Der Ad-hoc-Charakter einer auf den Äther basierenden Kontraktionshypothese (und weitergehend der gesamten lorentzschen Äthertheorie) wurde jedoch bald kritisiert. Lorentz selbst sprach vage von einem Einfluss des Äthers als Ursache und führte als Analogie das bei elektrostatischen Feldern beobachtbare Verhalten an, die in Bewegungsrichtung mit einem geschwindigkeitsabhängigen Faktor kontrahiert sind.[15] Wird angenommen, dass die Bindungskräfte in der Materie elektrischer Natur sind, könnte dies die Kontraktion erklären. Lorentz selbst gestand jedoch ein, dass eine solche Annahme keineswegs notwendig sei.[16]

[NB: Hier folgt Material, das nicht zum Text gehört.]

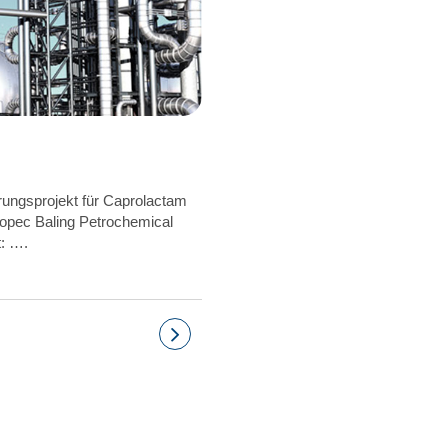
rungsprojekt für Caprolactam
nopec Baling Petrochemical
t: ….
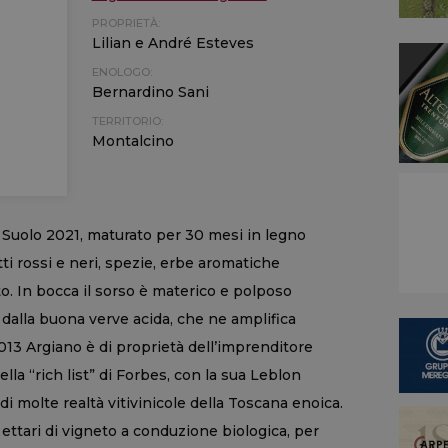
PROPRIETÀ:
Lilian e André Esteves
ENOLOGO:
Bernardino Sani
TERRITORIO:
Montalcino
l Suolo 2021, maturato per 30 mesi in legno
ti rossi e neri, spezie, erbe aromatiche
to. In bocca il sorso è materico e polposo
e dalla buona verve acida, che ne amplifica
2013 Argiano è di proprietà dell’imprenditore
lla “rich list” di Forbes, con la sua Leblon
i molte realtà vitivinicole della Toscana enoica.
ettari di vigneto a conduzione biologica, per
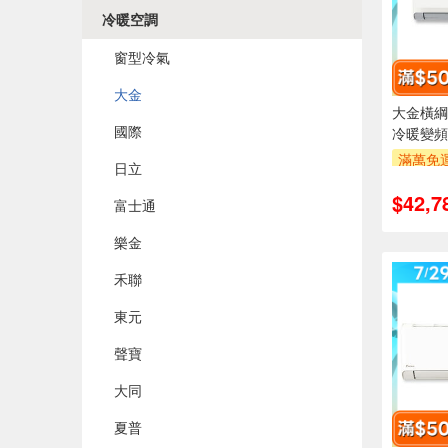
冷暖空調
窗型冷氣
大金
大金橫綱R
國際
冷暖變頻
滿萬免運
日立
安裝跨
$42,7
萬元及
富士通
率,
樂金
滿額折$5
禾聯
東元
聲寶
大同
夏普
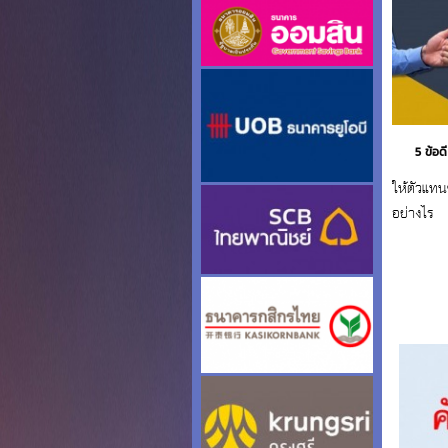
5 ข้อด
ให้ตัวแท
อย่างไร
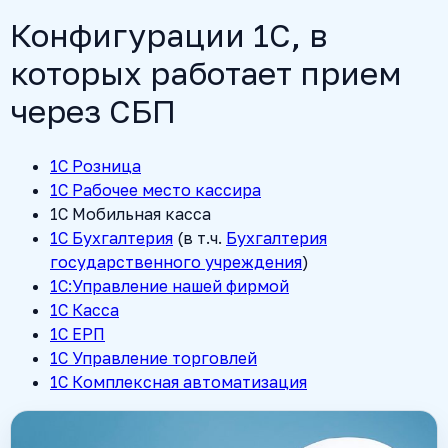
Конфигурации 1С, в
которых работает прием
через СБП
1С Розница
1С Рабочее место кассира
1С Мобильная касса
1C Бухгалтерия
(в т.ч.
Бухгалтерия
государственного учреждения
)
1С:Управление нашей фирмой
1С Касса
1С ЕРП
1C Управление торговлей
1С Комплексная автоматизация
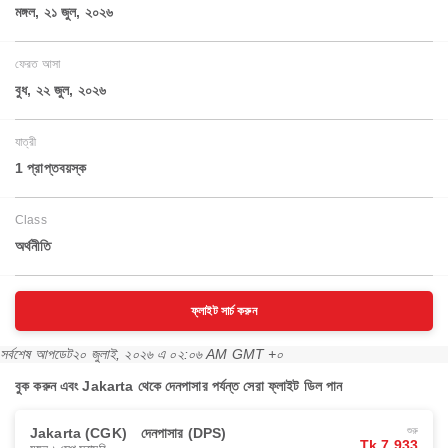
মঙ্গল, ২১ জুল, ২০২৬
ফেরত আসা
বুধ, ২২ জুল, ২০২৬
যাত্রী
1 প্রাপ্তবয়স্ক
Class
অর্থনীতি
ফ্লাইট সার্চ করুন
সর্বশেষ আপডেট
২০ জুলাই, ২০২৬ এ ০২:০৬ AM GMT +০
বুক করুন এবং Jakarta থেকে দেনপাসার পর্যন্ত সেরা ফ্লাইট ডিল পান
Jakarta (CGK)
দেনপাসার (DPS)
শুরু
Tk 7,933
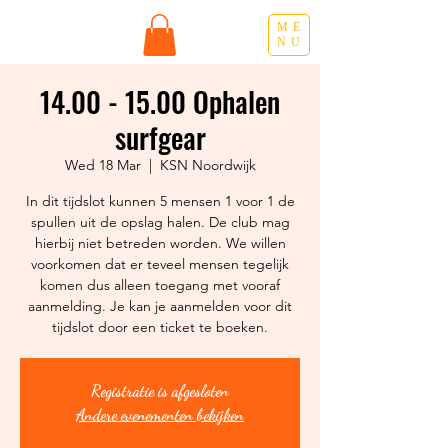
ME
NU
14.00 - 15.00 Ophalen
surfgear
Wed 18 Mar
  |  
KSN Noordwijk
In dit tijdslot kunnen 5 mensen 1 voor 1 de
spullen uit de opslag halen. De club mag
hierbij niet betreden worden. We willen
voorkomen dat er teveel mensen tegelijk
komen dus alleen toegang met vooraf
aanmelding. Je kan je aanmelden voor dit
Registratie is afgesloten
Andere evenementen bekijken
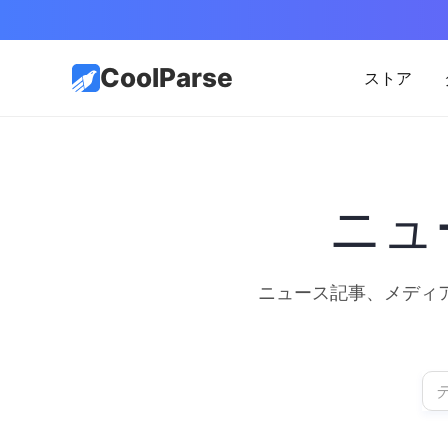
CoolParse
ストア
ニュ
ニュース記事、メディ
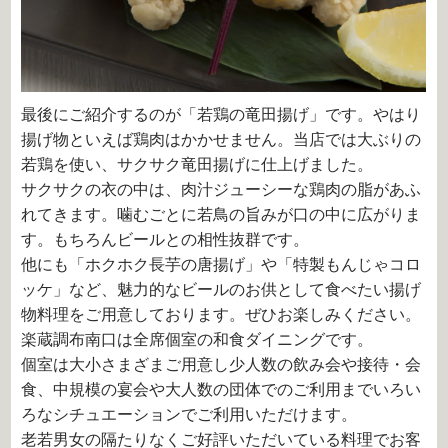
最後にご紹介するのが「若鶏の竜田揚げ」です。やはり
揚げ物といえば鶏肉はかかせません。当店では大ぶりの
若鶏を使い、サクサク竜田揚げに仕上げました。
サクサクの衣の中は、肉汁ジューシーな鶏肉の脂があふ
れてきます。噛むごとに若鳥の旨みが口の中に広がりま
す。もちろんビールとの相性抜群です。
他にも「ホクホク長芋の唐揚げ」や「特製もんじゃコロ
ッケ」など、魅力的なビールのお供として食べたい揚げ
物料理をご用意しております。ぜひお楽しみください。
楽蔵調布南口は全席個室の和食ダイニングです。
個室は大小さまざまご用意し少人数の飲み会や接待・会
食、中規模の宴会や大人数の団体でのご利用までいろい
ろなシチュエーションでご利用いただけます。
老若男女の隔たりなくご好評いただいている料理でお客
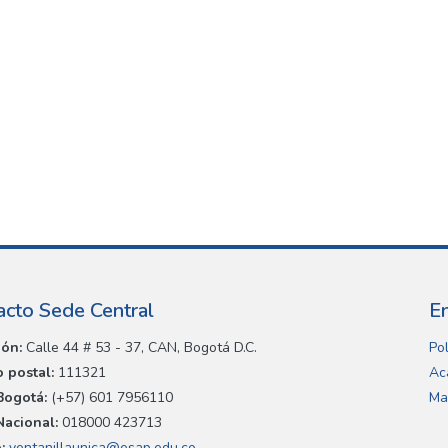
acto Sede Central
E
ión:
Calle 44 # 53 - 37, CAN, Bogotá D.C.
Pol
 postal:
111321
Ac
Bogotá:
(+57) 601 7956110
Ma
Nacional:
018000 423713
:
ventanillaunica@esap.edu.co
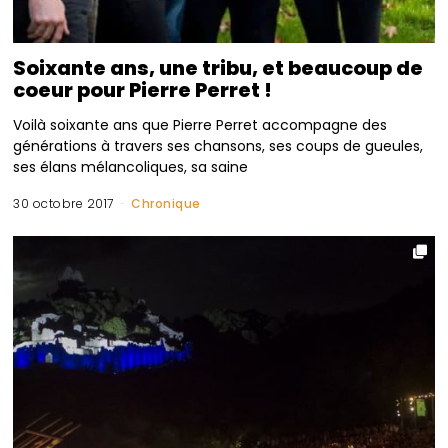
Soixante ans, une tribu, et beaucoup de
coeur pour Pierre Perret !
Voilà soixante ans que Pierre Perret accompagne des
générations à travers ses chansons, ses coups de gueules,
ses élans mélancoliques, sa saine
30 octobre 2017
Chronique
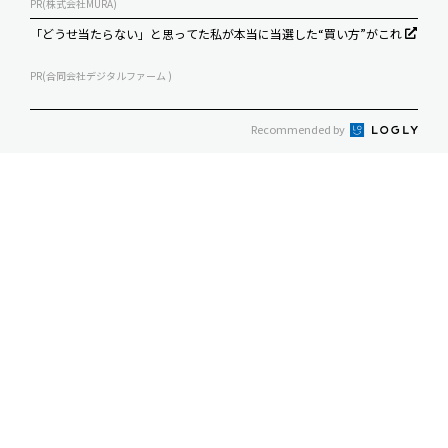
PR(株式会社MURA)
「どうせ当たらない」と思ってた私が本当に当選した“買い方”がこれ
PR(合同会社デジタルファーム )
Recommended by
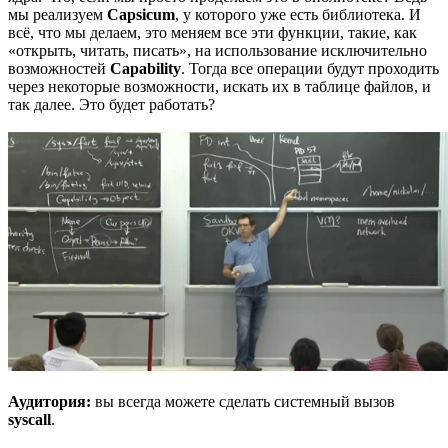
мы реализуем
Capsicum
, у которого уже есть библиотека. И
всё, что мы делаем, это меняем все эти функции, такие, как
«открыть, читать, писать», на использование исключительно
возможностей
Capability
. Тогда все операции будут проходить
через некоторые возможности, искать их в таблице файлов, и
так далее. Это будет работать?
Аудитория:
вы всегда можете сделать системный вызов
syscall
.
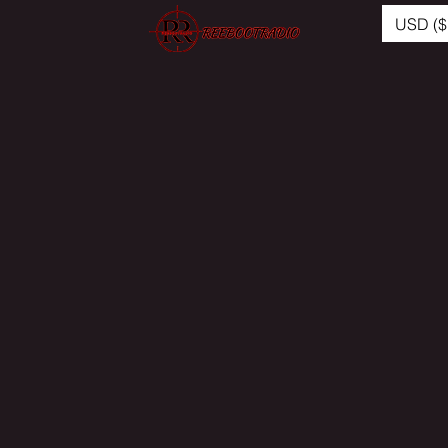
USD ($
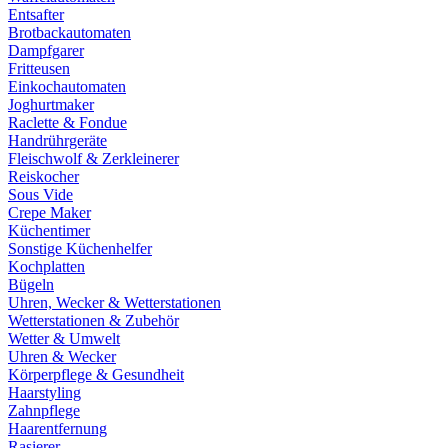
Entsafter
Brotbackautomaten
Dampfgarer
Fritteusen
Einkochautomaten
Joghurtmaker
Raclette & Fondue
Handrührgeräte
Fleischwolf & Zerkleinerer
Reiskocher
Sous Vide
Crepe Maker
Küchentimer
Sonstige Küchenhelfer
Kochplatten
Bügeln
Uhren, Wecker & Wetterstationen
Wetterstationen & Zubehör
Wetter & Umwelt
Uhren & Wecker
Körperpflege & Gesundheit
Haarstyling
Zahnpflege
Haarentfernung
Rasierer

Eine Lösung dieser unbefriedigenden Situation zeigte Albert Einstein 1905 mit der speziellen Relativitätstheorie (SRT) auf, die er auf Basis zweier Postulate ableitete, nämlich des Relativitätsprinzips und der Konstanz der Lichtgeschwindigkeit.[17] Dabei interpretierte er im Gegensatz zu Lorentz und Poincaré diese als Transformation zwischen gleichberechtigten Raum- und Zeitkoordinaten (also keine Unterscheidung zwischen „wahren“ und „scheinbaren“ Koordinaten) und zeigte damit, dass die Äther-Hypothese überflüssig ist. Die Erklärung des negativen Ausganges des Versuchs entspricht zwar formal der Erklärung der Lorentzschen Äthertheorie, jedoch ist in der SRT die Annahme eines Äthers nicht mehr nötig, und die Lorentzkontraktion ergibt sich als logische Konsequenz der zugrundegelegten Postulate. In einem mit Geschwindigkeit v bewegten Bezugssystem, in dem das Interferometer ruht, sind die Laufzeiten gleich. Betrachtet man ein Bezugssystem, in dem sich das Interferometer mit der Geschwindigkeit v bewegt und die Lichtgeschwindigkeit weiter unverändert ist, erklärt man das Ergebnis, wie oben beschrieben, mit der Lorentzkontraktion.[18] Diese Erklärung wird als die derzeit gültige angesehen. Obwohl in vielen Schilderungen zur Entwicklung der SRT dieses Experiment als Ausgangspunkt der Theorie geschildert wird, hat Einstein selbst einen direkten Einfluss des Experiments auf seine Ideen abgestritten.[19]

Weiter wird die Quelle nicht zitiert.